Tobias Kratzer’s staging of Wagner’s “Tannhäuser,” revived at this year’s Bayreuth Festival, envisions a clown-clad title character as part of a counterculture clique with a drag queen, dwarf and love goddess in a sequined cocktail dress who runs over a cop with a Citroën van in a Burger King parking lot.
“I’m very well known for my irritating work, and I think I was hired especially for that,” Kušej said. “Who wants to have the 150th version of a well-made `Figaro’ in Salzburg? I want it to be relevant for today’s audience. I saw many, many, many shows and I was always a bit disappointed. There are good shows. There are interesting shows. But my aim is really to make opera living in our times, questioning questions that we have today.”

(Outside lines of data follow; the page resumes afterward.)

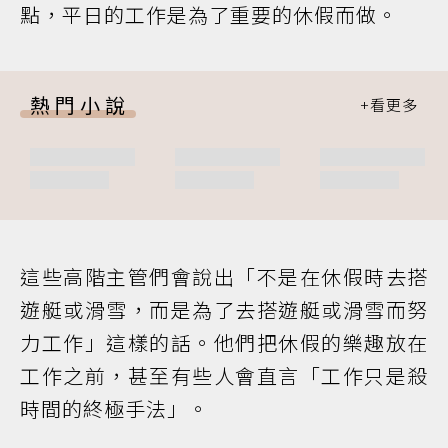
點，平日的工作是為了重要的休假而做。
熱門小說
這些高階主管們會說出「不是在休假時去搭
遊艇或滑雪，而是為了去搭遊艇或滑雪而努
力工作」這樣的話。他們把休假的樂趣放在
工作之前，甚至有些人會直言「工作只是殺
時間的終極手法」。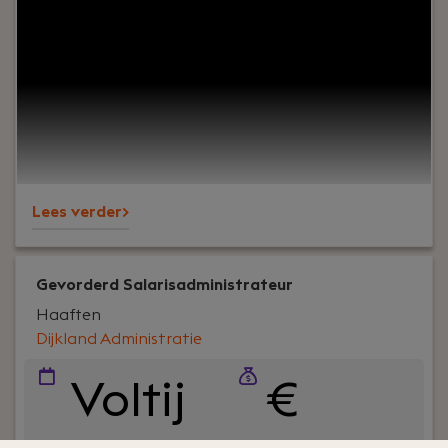
naar een ervaren belastingadviseur die proactief
onze MKB klanten adviseert op fiscaal gebied. Je
hebt minimaal 5 tot 10 jaar ervaring als fiscalist
om zelfstandig contact met onze klanten te
kunnen hebben. En als je veel meer ervaring hebt,
kun je wellicht meteen als senior belastingadviseur
starten.
Lees verder>
Gevorderd Salarisadministrateur
Haaften
Dijkland Administratie
Voltij
€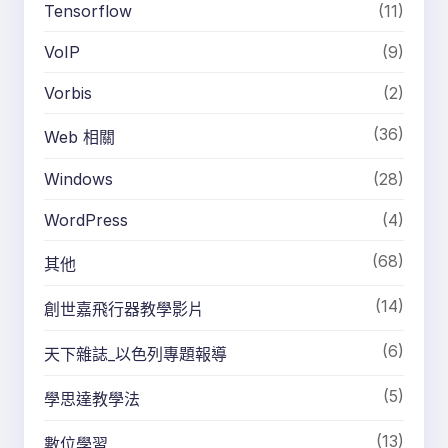
Tensorflow
(11)
VoIP
(9)
Vorbis
(2)
(36)
Web 相關
Windows
(28)
WordPress
(4)
(68)
其他
(14)
創世嘉飛行器教學影片
(6)
天下雜誌_以色列專題報導
(5)
學思達教學法
(13)
數位學習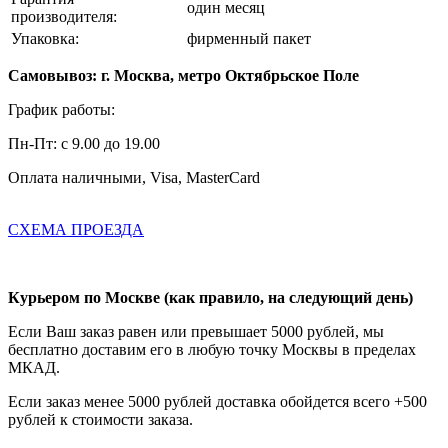
один месяц
производителя:
Упаковка:
фирменный пакет
Самовывоз: г. Москва, метро Октябрьское Поле
График работы:
Пн-Пт: с 9.00 до 19.00
Оплата наличными, Visa, MasterCard
СХЕМА ПРОЕЗДА
Курьером по Москве (как правило, на следующий день)
Если Ваш заказ равен или превышает 5000 рублей, мы
бесплатно доставим его в любую точку Москвы в пределах
МКАД.
Если заказ менее 5000 рублей доставка обойдется всего +500
рублей к стоимости заказа.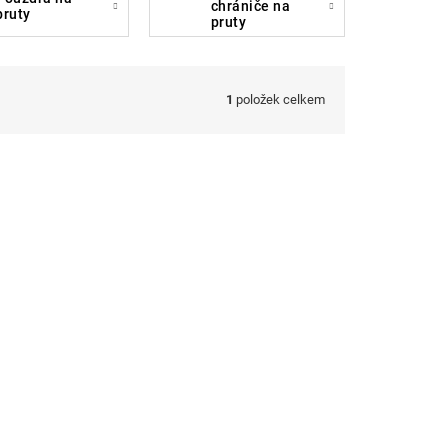
chrániče na
pruty
pruty
1
položek celkem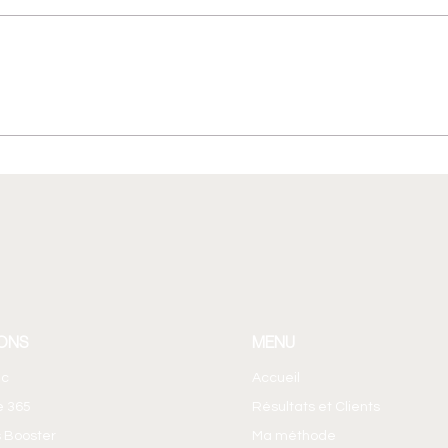
Outlook : Transformez un
Crée
email en temps réservé dans
coll
votre agenda
Loo
ONS
MENU
ic
Accueil
e 365
Résultats et Clients
 Booster
Ma méthode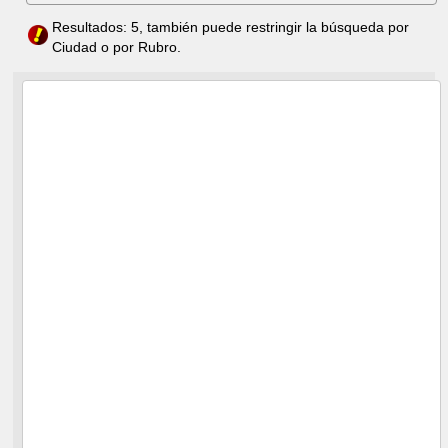
Resultados: 5, también puede restringir la búsqueda por
Ciudad o por Rubro.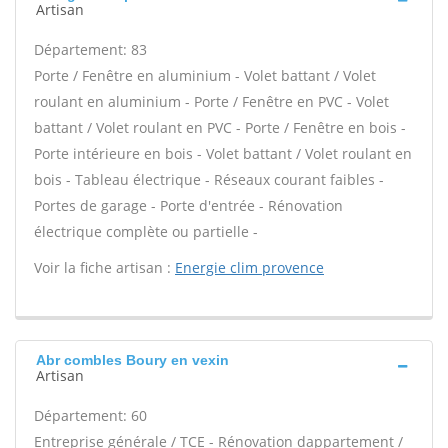
Artisan
Département: 83
Porte / Fenêtre en aluminium - Volet battant / Volet
roulant en aluminium - Porte / Fenêtre en PVC - Volet
battant / Volet roulant en PVC - Porte / Fenêtre en bois -
Porte intérieure en bois - Volet battant / Volet roulant en
bois - Tableau électrique - Réseaux courant faibles -
Portes de garage - Porte d'entrée - Rénovation
électrique complète ou partielle -
Voir la fiche artisan :
Energie clim provence
Abr combles Boury en vexin
Artisan
Département: 60
Entreprise générale / TCE - Rénovation dappartement /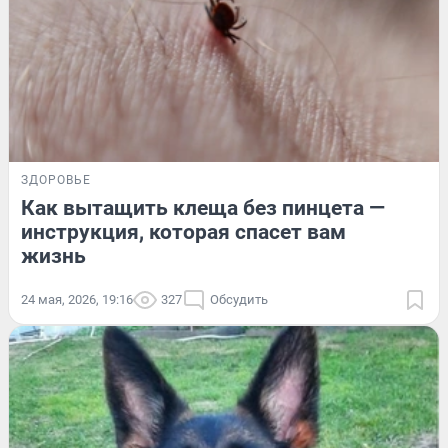
ЗДОРОВЬЕ
Как вытащить клеща без пинцета —
инструкция, которая спасет вам
жизнь
24 мая, 2026, 19:16
327
Обсудить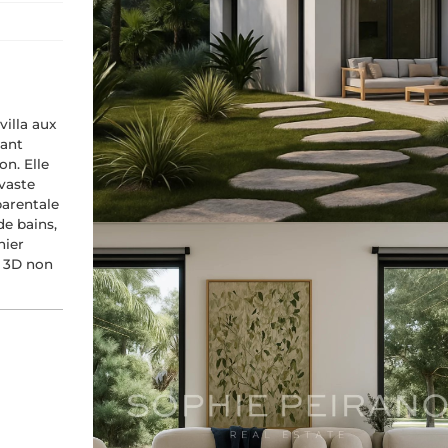
villa aux
tant
n. Elle
vaste
parentale
de bains,
nier
s 3D non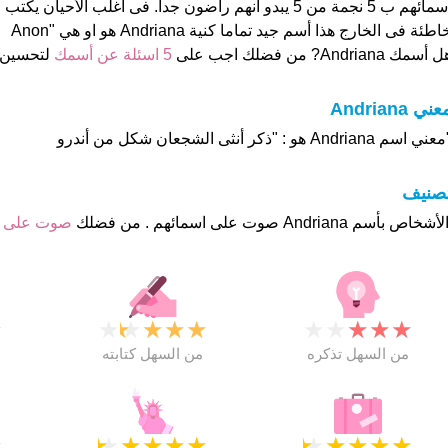
اسمائهم ب 5 نجمة من 5 يبدو انهم راضون جدا. فى اغلب الأحيا
اطئة فى الخارج هذا أسم جيد تماما كنية Andriana هو او هي "Anon
 أسمك Andriana? من فضلك اجب على
5 اسئلة عن أسمك
لتحسين 
ني Andriana
ني اسم Andriana هو : "ذكر أنثى الشجعان شكل من أندرو
تصنيف
صوت على 
★
★
★
★
★
★
★
★
★
★
★
من السهل تذكره
من السهل كتابته
★
★
★
★
★
★
★
★
★
★
★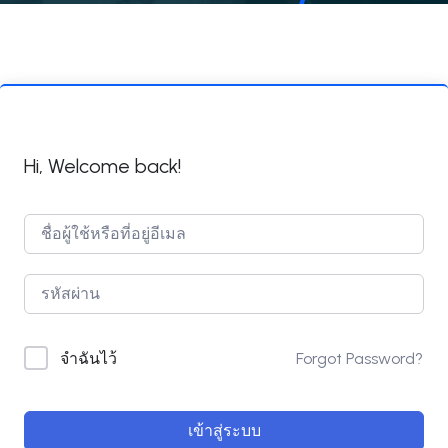
Hi, Welcome back!
Forgot Password?
จำฉันไว้
เข้าสู่ระบบ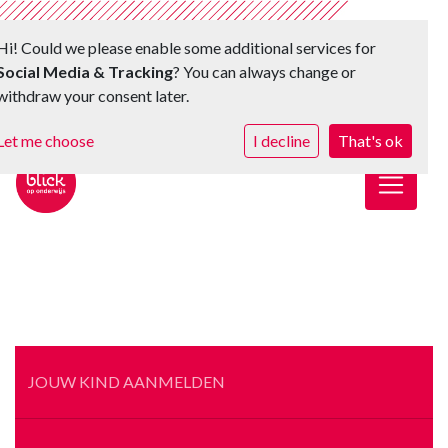
Hi! Could we please enable some additional services for
Social Media & Tracking
? You can always change or
withdraw your consent later.
Let me choose
I decline
That's ok
Toggle 
JOUW KIND AANMELDEN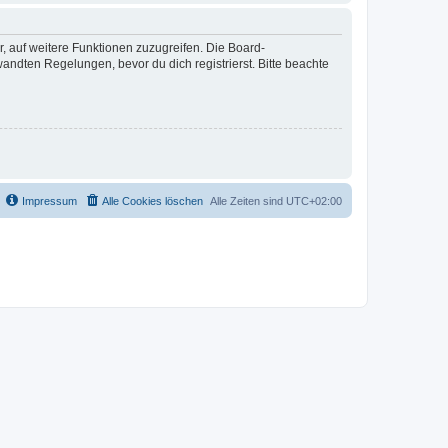
r, auf weitere Funktionen zuzugreifen. Die Board-
ndten Regelungen, bevor du dich registrierst. Bitte beachte
Impressum
Alle Cookies löschen
Alle Zeiten sind
UTC+02:00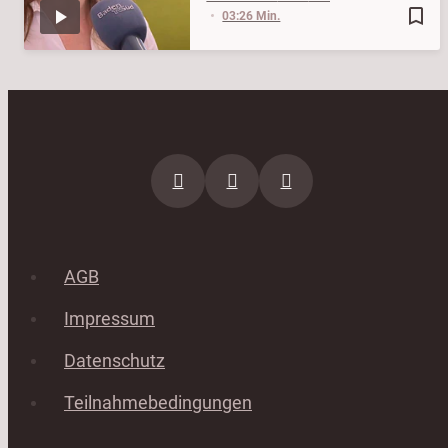
bookmark_border
03:26 Min.
AGB
Impressum
Datenschutz
Teilnahmebedingungen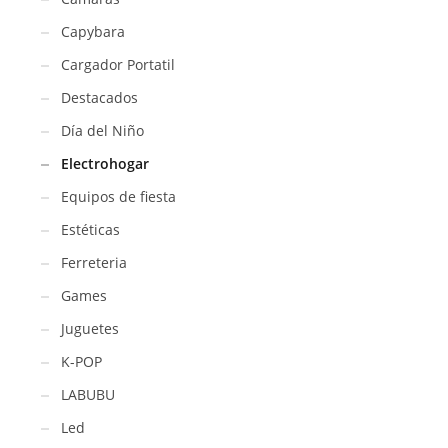
Capybara
Cargador Portatil
Destacados
Día del Niño
Electrohogar
Equipos de fiesta
Estéticas
Ferreteria
Games
Juguetes
K-POP
LABUBU
Led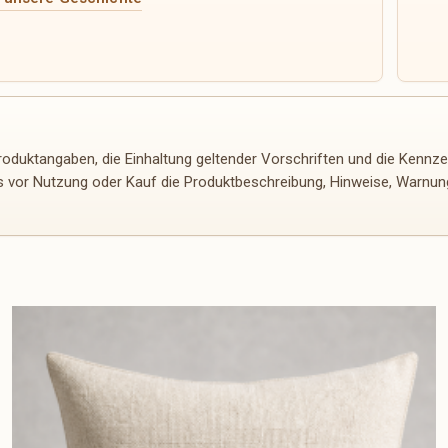
 Produktangaben, die Einhaltung geltender Vorschriften und die Kennzei
s vor Nutzung oder Kauf die Produktbeschreibung, Hinweise, Warnunge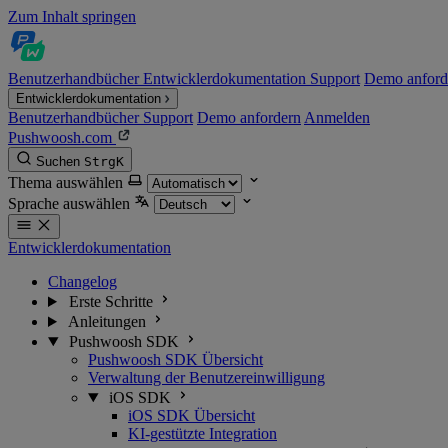
Zum Inhalt springen
Benutzerhandbücher
Entwicklerdokumentation
Support
Demo anford
Entwicklerdokumentation
Benutzerhandbücher
Support
Demo anfordern
Anmelden
Pushwoosh.com
Suchen
Strg
K
Thema auswählen
Sprache auswählen
Entwicklerdokumentation
Changelog
Erste Schritte
Anleitungen
Pushwoosh SDK
Pushwoosh SDK Übersicht
Verwaltung der Benutzereinwilligung
iOS SDK
iOS SDK Übersicht
KI-gestützte Integration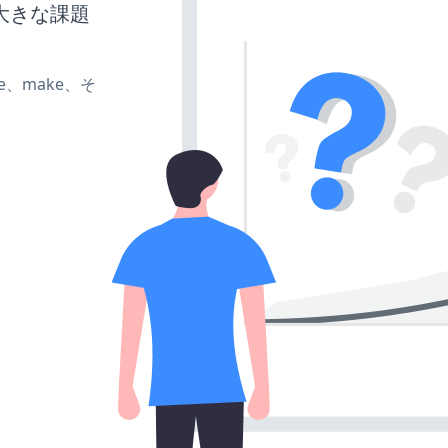
大きな課題
ate、make、そ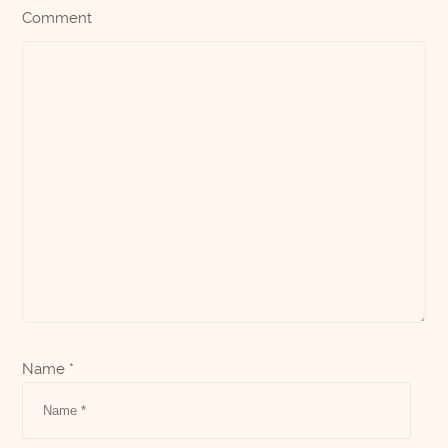
Comment
Name *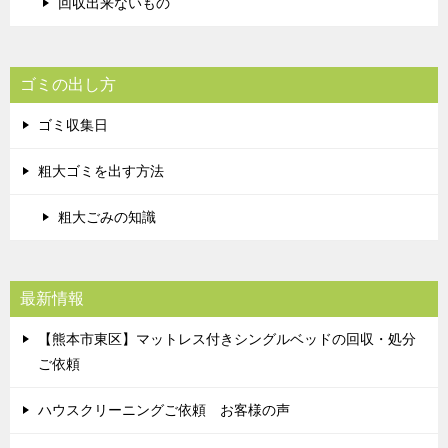
回収出来ないもの
ゴミの出し方
ゴミ収集日
粗大ゴミを出す方法
粗大ごみの知識
最新情報
【熊本市東区】マットレス付きシングルベッドの回収・処分
ご依頼
ハウスクリーニングご依頼 お客様の声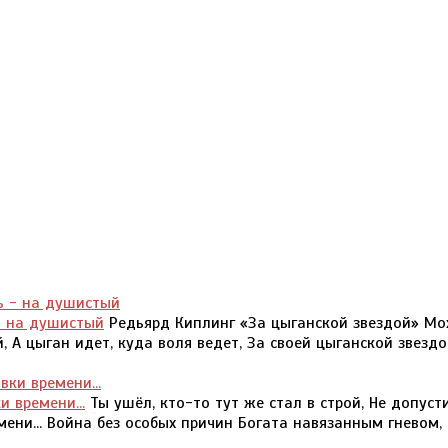
- на душистый
Редьярд Киплинг «За цыганской звездой» М
 А цыган идет, куда воля ведет, За своей цыганской звездо
и времени...
Ты ушёл, кто-то тут же стал в строй, Не допуст
мени... Война без особых причин Богата навязанным гневом,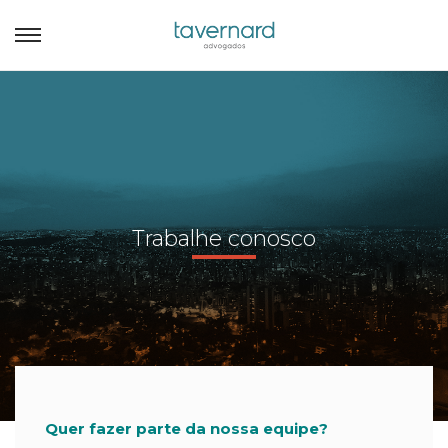
Trabalhe conosco
Quer fazer parte da nossa equipe?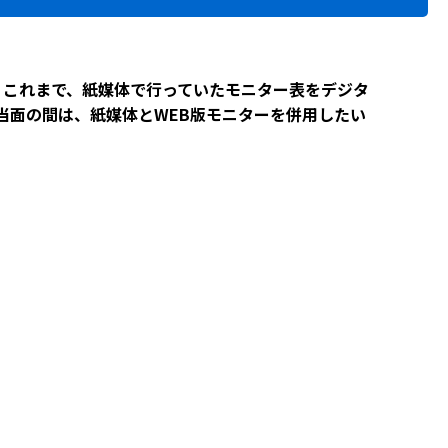
。これまで、紙媒体で行っていたモニター表をデジタ
当面の間は、紙媒体とWEB版モニターを併用したい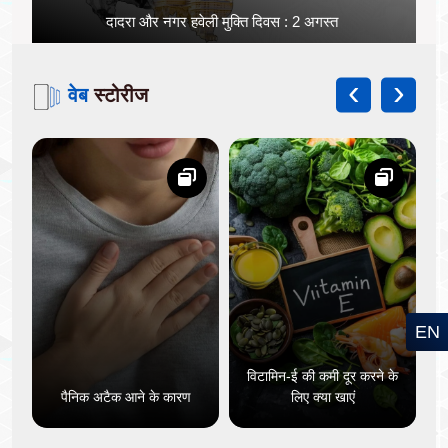
दादरा और नगर हवेली मुक्ति दिवस : 2 अगस्त
‹
›
वेब
स्टोरीज
EN
ते
विटामिन-ई की कमी दूर करने के
पैनिक अटैक आने के कारण
लिए क्या खाएं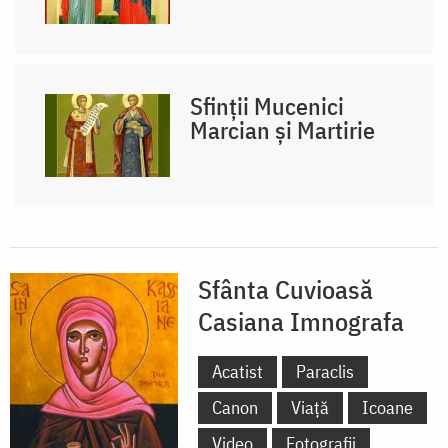
Sfinții Mucenici
Marcian și Martirie
Sfânta Cuvioasă
Casiana Imnografa
Acatist
Paraclis
Canon
Viață
Icoane
Video
Fotografii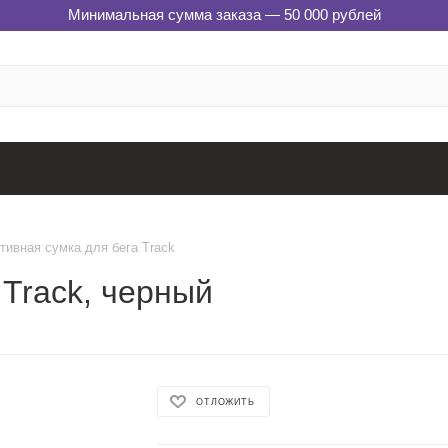
Минимальная сумма заказа — 50 000 рублей
тивная сумка для бега Track
 Track, черный
ОТЛОЖИТЬ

Some directors engage in a can-you-top-this race of reinterpretation filled with tangential cultural allusions. Several arias were met with muted applause as puzzled viewers digested the stage action.
“You share this vision with your audience and from that moment starts the adventure,” Warlikowski said. “If you are coming with eyes to see just what happens, you will not get anything. But if you come with eyes who want to see and at the same time you are thinking, maybe your thinking is going to connect you to this vision.”
He was pleased by the lack of audience anger.
“In the case of Verdi, it’s not very easy not to be booed,” Warlikowski said.
Kušej looks at the gun-toting Almavivas and their servants as a mob family in a W-like hotel designed by Raimund Orfeo Voigt, in sharp contemporary costumes by Alan Hranitelj. The Count and Figaro snort during the overture, the Countess pops pills while swigging from a wine bottle, Susanna sips a cocktail along with a capsule and Basilio shoots up. Basilio is a priest instead of a music teacher and the gardener Antonio is homeless.
A staggered Figaro and a nodding Susanna begin the evening drunk in a bar, his “Cinque … dieci … venti” referring to shots rather than floor measurements. In Bartolo’s “La vendetta” aria, “tutta Siviglia” becomes “tutta la terra” to make it more universal. The Count. Figaro and Basilio rough up Cherubino during “Non più andrai (No more will you)” — the priest smashes Cherubino’s face into a glass panel.
“Porgi, amor (Grant love)” opens the second act with the Countess staring at Gustave Courbet’s 1866 painting “L’Origine du monde” while a naked woman sits in the adjacent bathtub. The Count sings “Vedrò, mentr’io sospiro (I will see, while I sigh)” while a prostitute wearing only panties dresses him, earning a wad of cash. The household assembles, many wearing headphones, to dance in a parking lot seven levels below ground ahead of the Susanna-Figaro rooftop wedding.
Kusej said Met general manager Peter Gelb had thought about co-producing a “Forza del Destino” that appeared in Munich in 2013, but Gelb decided not to go forward after seeing it would contain 9/11 references.
After attending Kušej’s “Nozze” last week, Gelb said: “We’re interested in stage directors who would like to thrill our audiences, not revolt them.”
“If we decide to make an opera of Bellini, of Rossini, of Mozart, of Haydn, of Gluck, of Verdi, we do have a music which was composed by the greatest composer and we have a libretto, which in some cases is very good,” she said. “A good director is one who respects, who understand this and is able to bring a new dimension of the piece. But one thing is to bring a new dimension, the other thing is to destroy the piece.”